[Start of section]
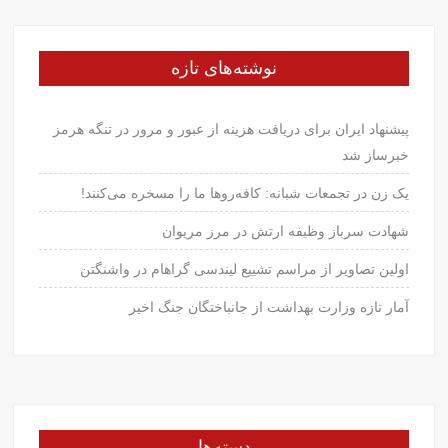
نوشته‌های تازه
پیشنهاد ایران برای دریافت هزینه از عبور و مرور در تنگه هرمز
خبرساز شد
یک زن در تجمعات شبانه: کافه‌روها ما را مسخره می‌کنند!
شهادت سرباز وظیفه ارتش در مرز مریوان
اولین تصاویر از مراسم تشییع لیندسی گراهام در واشنگتن
آمار تازه وزارت بهداشت از جانباختگان جنگ اخیر
دسته‌ها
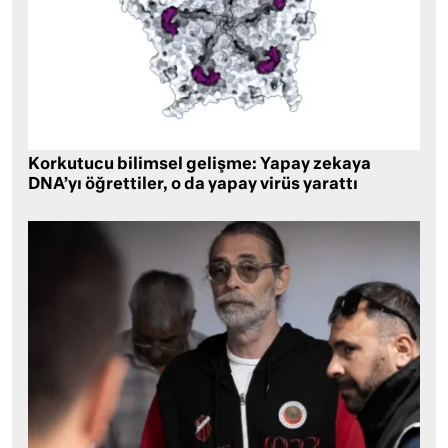
Korkutucu bilimsel gelişme: Yapay zekaya
DNA’yı öğrettiler, o da yapay virüs yarattı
[End of section]
*About this task:* The lines to restate word for word run from the line that contains "اولین تصاویر از" through the end of the entries above, both ends included. Leave out all pictures and write nothing else.

*Answer to this task:*
اولین تصاویر از مراسم تشییع لیندسی گراهام در واشنگتن
آمار تازه وزارت بهداشت از جانباختگان جنگ اخیر
دسته‌ها
Korkutucu bilimsel gelişme: Yapay zekaya
DNA’yı öğrettiler, o da yapay virüs yarattı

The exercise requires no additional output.